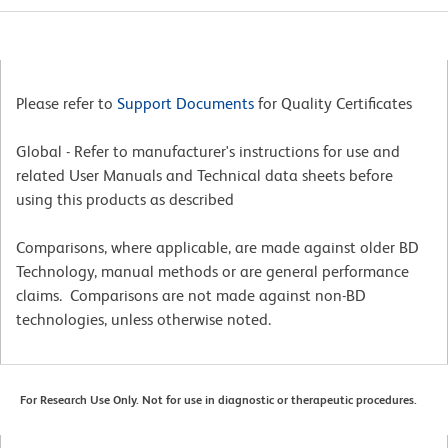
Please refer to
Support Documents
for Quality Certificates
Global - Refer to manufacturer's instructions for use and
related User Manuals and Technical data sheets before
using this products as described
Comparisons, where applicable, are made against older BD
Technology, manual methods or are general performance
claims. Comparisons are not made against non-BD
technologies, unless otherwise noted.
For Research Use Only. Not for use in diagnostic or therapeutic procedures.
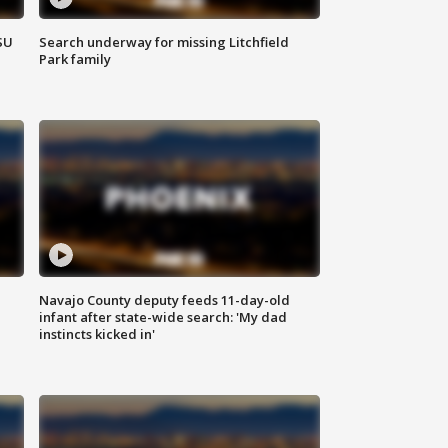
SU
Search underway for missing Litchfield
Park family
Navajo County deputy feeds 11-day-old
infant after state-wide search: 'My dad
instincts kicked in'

* * *

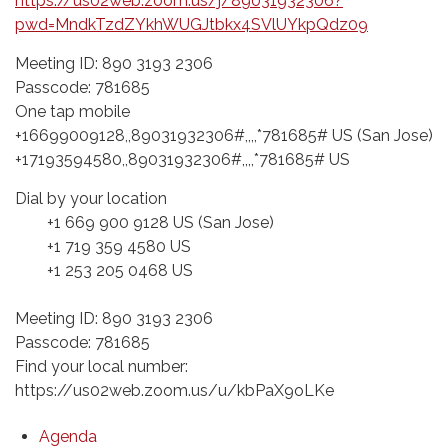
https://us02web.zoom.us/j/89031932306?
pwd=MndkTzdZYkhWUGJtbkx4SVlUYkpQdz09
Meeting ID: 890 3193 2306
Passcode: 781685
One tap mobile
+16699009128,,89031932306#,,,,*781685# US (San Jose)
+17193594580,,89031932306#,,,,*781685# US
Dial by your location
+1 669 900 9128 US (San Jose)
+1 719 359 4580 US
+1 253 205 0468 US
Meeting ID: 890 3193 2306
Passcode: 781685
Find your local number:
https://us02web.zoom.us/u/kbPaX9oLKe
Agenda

* * *

The output should be exactly the lines above from the line containing "Please refer to" to the line containing "Comparisons, where applicable, are", inclusive, with no other lines.

Please refer to
Support Documents
for Quality Certificates
Global - Refer to manufacturer's instructions for use and
related User Manuals and Technical data sheets before
using this products as described
Comparisons, where applicable, are made against older BD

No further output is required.